Aluminum ●
TL;DR. This ingredient is used mainly as a metallic colorant and visual-effect pigment, adding silver tone, opacity, shimmer, or reflectivity in makeup, nail products, and some specialty personal care formulas.
What does Aluminum do in a cosmetic formula?
This ingredient is used mainly as a metallic colorant and visual-effect pigment, adding silver tone, opacity, shimmer, or reflectivity in makeup, nail products, and some specialty personal care formulas.
Is Aluminum clean?
From a clean-beauty perspective, it has more friction than simple mineral pigments because shoppers often conflate it with antiperspirant salts and other related compounds. As a solid elemental pigment, skin irritation is typically low in finished products, but use is governed by color-additive rules and product-category limits in some regions.
Is Aluminum sustainable?
This material is mineral-derived and comes from mining and energy-intensive refining, so its footprint is more sourcing and processing related than agricultural. It is not biodegradable because it is an element, though it does not behave like a persistent synthetic organic pollutant.
Is Aluminum COSMOS-approved?
It has partial COSMOS alignment as an inorganic mineral-derived colorant when it meets the standard’s mineral and colorant requirements, but it is not counted as organic content. From a Green Chemistry view, it is compromised by nonrenewable sourcing and high-energy production, even though it is chemically simple and does not require complex solvent chemistry in the finished formula.

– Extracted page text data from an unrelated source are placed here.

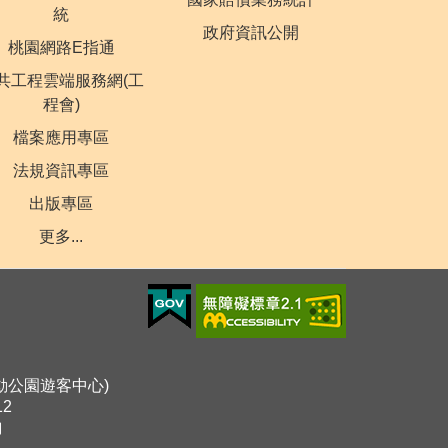
統
政府資訊公開
桃園網路E指通
共工程雲端服務網(工
程會)
檔案應用專區
法規資訊專區
出版專區
更多...
運動公園遊客中心)
12
詢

How does Aluminum work chemically?
The molecule is an elemental metal used as fine plate-like particles that reflect visible light, which is why it creates coverage, brightness, and metallic effects rather than dissolving into the formula. It is insoluble in water and oils, requires good dispersion and suspension, and is commonly paired with film formers or viscosity builders to keep particles evenly distributed.